|Authors||L. Burchard, J. Moe, D. T. Schroeder, K. Pogorelov and J. Langguth|
|Editors||B. L. Chamberlain, A. Varbanescu, H. Ltaief and P. Luszczek|
|Title||iPUG: Accelerating Breadth-First Graph Traversals Using Manycore Graphcore IPUs|
|Project(s)||Department of High Performance Computing|
|Publication Type||Proceedings, refereed|
|Year of Publication||2021|
|Conference Name||High Performance Computing. ISC High Performance 2021|
|Volume||LNCS, volume 12728|
|Publisher||Springer International Publishing|
|Keywords||BFS, Graph500, IPU, Performance optimization|
The Graphcore Intelligence Processing Unit (IPU) is a newly developed processor type whose architecture does not rely on the traditional caching hierarchies. Developed to meet the need for more and more data-centric applications, such as machine learning, IPUs combine a dedicated portion of SRAM with each of its numerous cores, resulting in high memory bandwidth at the price of capacity. The proximity of processor cores and memory makes the IPU a promising field of experimentation for graph algorithms since it is the unpredictable, irregular memory accesses that lead to performance losses in traditional processors with pre-caching.

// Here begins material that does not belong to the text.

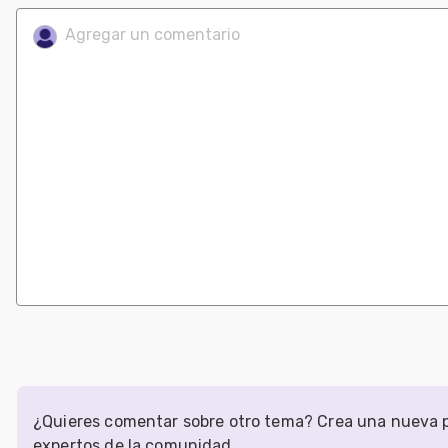
¿Quieres comentar sobre otro tema? Crea una nueva p
expertos de la comunidad.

This paper aims to test the IPU’s suitability for algorithms with hard-to-predict memory accesses by implementing a breadth-first search (BFS) that complies with the Graph500 specifications. Precisely because of its apparent simplicity, BFS is an established benchmark that is not only subroutine for a variety of more complex graph algorithms, but also allows comparability across a wide range of architectures.
We benchmark our IPU code on a wide range of instances and compare its performance to state-of-the-art CPU and GPU codes. The results indicate that the IPU delivers speedups of up to 4×4× over the fastest competing result on an NVIDIA V100 GPU, with typical speedups of about 1.5×1.5× on most test instances.